この二度目の人生で、自分は変えてはいけないことを沢山変えてしまった。ならばいっそ人の寿命も動かせないだろうかと、リンディは考えていたのだ。
(神様に背く行為かもしれない、でも……。大好きなお父様が亡くなると分かっていて、何もせず見ていることなんて出来ない)
手紙には、フローラとの会話など日常の何気ないことが綴られ、こう締めくくられていた。

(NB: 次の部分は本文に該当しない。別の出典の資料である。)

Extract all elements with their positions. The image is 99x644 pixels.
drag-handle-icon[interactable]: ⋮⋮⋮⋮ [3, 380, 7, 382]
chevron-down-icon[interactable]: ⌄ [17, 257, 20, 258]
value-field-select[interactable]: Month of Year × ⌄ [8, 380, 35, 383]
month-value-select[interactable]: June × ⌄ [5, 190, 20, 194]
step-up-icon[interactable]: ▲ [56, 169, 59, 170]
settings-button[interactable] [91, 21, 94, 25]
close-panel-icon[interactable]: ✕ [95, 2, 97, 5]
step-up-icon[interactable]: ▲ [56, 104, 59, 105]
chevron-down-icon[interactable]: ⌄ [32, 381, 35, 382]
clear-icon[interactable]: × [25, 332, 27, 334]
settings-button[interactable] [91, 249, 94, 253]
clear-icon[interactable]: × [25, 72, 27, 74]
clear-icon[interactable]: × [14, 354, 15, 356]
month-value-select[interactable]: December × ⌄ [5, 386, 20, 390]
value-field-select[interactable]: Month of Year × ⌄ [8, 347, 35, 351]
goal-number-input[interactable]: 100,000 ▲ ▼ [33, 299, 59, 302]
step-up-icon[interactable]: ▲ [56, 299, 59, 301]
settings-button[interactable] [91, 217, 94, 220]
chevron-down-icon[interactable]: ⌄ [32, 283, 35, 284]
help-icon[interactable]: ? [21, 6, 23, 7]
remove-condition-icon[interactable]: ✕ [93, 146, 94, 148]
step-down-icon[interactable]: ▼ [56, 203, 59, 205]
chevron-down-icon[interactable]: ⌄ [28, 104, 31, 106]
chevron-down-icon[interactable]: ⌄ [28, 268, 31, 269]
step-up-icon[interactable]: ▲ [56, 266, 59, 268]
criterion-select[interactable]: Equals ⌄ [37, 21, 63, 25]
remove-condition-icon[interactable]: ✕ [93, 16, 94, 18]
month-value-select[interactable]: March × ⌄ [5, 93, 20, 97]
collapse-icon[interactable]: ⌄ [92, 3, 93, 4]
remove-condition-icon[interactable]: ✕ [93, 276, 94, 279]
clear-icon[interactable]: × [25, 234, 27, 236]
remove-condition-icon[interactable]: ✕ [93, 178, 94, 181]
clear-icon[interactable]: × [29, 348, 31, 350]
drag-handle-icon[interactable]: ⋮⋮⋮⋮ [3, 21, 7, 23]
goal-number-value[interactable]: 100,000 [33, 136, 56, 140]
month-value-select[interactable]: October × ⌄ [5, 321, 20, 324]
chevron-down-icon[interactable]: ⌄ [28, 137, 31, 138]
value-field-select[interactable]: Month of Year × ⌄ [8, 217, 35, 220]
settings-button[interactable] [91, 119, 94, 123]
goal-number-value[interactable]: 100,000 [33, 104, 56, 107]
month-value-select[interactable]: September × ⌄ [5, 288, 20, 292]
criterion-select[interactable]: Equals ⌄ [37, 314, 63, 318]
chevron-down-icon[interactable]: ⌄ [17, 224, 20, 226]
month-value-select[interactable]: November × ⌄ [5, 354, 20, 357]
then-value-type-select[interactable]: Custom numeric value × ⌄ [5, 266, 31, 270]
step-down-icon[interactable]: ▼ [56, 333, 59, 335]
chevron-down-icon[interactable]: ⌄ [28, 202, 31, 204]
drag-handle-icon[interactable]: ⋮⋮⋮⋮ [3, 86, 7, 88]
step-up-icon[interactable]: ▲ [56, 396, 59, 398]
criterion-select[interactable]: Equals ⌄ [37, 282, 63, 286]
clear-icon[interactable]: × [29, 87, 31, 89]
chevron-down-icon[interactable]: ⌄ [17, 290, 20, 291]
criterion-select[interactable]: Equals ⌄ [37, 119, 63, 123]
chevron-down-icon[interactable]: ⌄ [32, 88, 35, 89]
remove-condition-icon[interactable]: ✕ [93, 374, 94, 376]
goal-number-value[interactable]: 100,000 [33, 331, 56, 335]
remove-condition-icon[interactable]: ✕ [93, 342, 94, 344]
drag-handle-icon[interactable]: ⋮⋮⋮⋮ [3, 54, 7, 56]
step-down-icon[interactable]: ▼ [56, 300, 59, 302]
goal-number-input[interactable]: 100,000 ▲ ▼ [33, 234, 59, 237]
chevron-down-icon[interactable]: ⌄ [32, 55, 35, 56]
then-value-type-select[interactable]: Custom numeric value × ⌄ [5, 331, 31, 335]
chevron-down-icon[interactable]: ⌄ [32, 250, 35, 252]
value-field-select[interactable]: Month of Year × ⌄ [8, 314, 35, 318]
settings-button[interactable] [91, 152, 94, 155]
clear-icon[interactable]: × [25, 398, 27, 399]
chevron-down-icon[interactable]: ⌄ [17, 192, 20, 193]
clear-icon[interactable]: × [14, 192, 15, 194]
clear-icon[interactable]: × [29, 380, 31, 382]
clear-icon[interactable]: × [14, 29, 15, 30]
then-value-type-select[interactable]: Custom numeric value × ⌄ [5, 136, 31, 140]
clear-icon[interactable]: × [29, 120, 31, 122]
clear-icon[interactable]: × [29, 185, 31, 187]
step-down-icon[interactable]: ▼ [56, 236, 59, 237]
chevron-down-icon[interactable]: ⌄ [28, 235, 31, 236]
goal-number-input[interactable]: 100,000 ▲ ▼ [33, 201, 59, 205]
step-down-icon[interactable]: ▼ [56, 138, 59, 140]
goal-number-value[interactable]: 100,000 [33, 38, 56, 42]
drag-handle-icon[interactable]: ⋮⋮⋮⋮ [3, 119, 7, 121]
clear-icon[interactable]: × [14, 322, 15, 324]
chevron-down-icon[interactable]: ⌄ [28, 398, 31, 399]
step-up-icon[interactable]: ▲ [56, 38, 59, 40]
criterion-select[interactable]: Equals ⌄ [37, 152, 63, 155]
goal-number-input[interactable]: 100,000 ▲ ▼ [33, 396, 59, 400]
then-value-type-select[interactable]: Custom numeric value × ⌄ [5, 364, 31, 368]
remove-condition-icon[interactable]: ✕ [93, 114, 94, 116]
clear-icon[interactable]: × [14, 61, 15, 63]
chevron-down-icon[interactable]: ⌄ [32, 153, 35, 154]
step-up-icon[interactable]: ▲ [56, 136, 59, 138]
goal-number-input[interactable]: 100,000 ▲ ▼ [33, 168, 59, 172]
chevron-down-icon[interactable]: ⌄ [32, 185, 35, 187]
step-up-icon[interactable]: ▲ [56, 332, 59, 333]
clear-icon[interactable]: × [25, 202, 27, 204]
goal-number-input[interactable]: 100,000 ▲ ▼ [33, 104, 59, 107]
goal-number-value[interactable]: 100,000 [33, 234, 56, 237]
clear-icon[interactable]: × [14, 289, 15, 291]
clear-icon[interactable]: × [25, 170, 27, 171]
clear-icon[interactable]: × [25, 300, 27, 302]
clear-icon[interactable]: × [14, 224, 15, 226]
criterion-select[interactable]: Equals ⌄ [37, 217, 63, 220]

『来週の休日、もし予定がなければ、屋敷に遊びに来てくれないか? 君に直接話したいことがあるんだ』
お話……もしかして体調が……! と、つい悪い方へ考えてしまうが、必死に首を振る。
(……大丈夫、きっと大丈夫! だって、文字がこんなに元気だもの)
すぐに真新しい便箋を開き、返事を書いた。
◇
約束の休日。
数ヶ月ぶりに見たデュークは、手紙の文字通り元気そうに感じた。痩せるどころか、むしろ誕生日に会った時よりもふっくらとし、肌艶も良く見える。
「遠くまで来てもらって悪かったね。王都で会えれば良かったんだが、なかなか時間を作れなくて」
「いえ! お会い出来て嬉しいです。お元気そうで良かったあ」
空よりも澄んだ彼女の青い瞳は、その奥を何度覗いても変わらない。デュークは微笑むと、早速話を切り出した。
「リンディ、正直に答えて欲しい。君は私の息子を……ルーファスのことをどう思う?」
「……どう?」
「うん、好きとか嫌いとか……ああ、好きになれそうとか、なれなそうとかでもいい」
きょとんとする彼女に、デュークは唐突過ぎたと反省する。だが……
青い瞳はみるみる輝き、白い頬は赤く染まっていく。薔薇色の唇は、彼が今までに見たことのない、切ない笑みを湛え開いた。
「好き……大好きです。ずっとずっと、大好きです」
それだけの答えに、彼女の想いが溢れている。
デュークは胸を打たれ、掠れた声で問う。
「……あの子のどこが好きなんだ?」
「全部です」
「全部?」
「はい。お……ルー……ファス様は、全部が優しいです」
「優しい……あの子が?」
「はい。とても」
まるで世界中の星を集めたような瞳に、デュークは言葉を失う。
(……彼女はルーファスの本質を見てくれているのだろうか。
私が壊してしまった、哀れなあの子の本質を……
冷たく尖った瞳の奥の、弱さと優しさを……)
込み上げるものを堪え、セドラー家の家長らしく居住いを正す。瞳を輝かせ続けるリンディに、改まった口調で衝撃の一言を放った。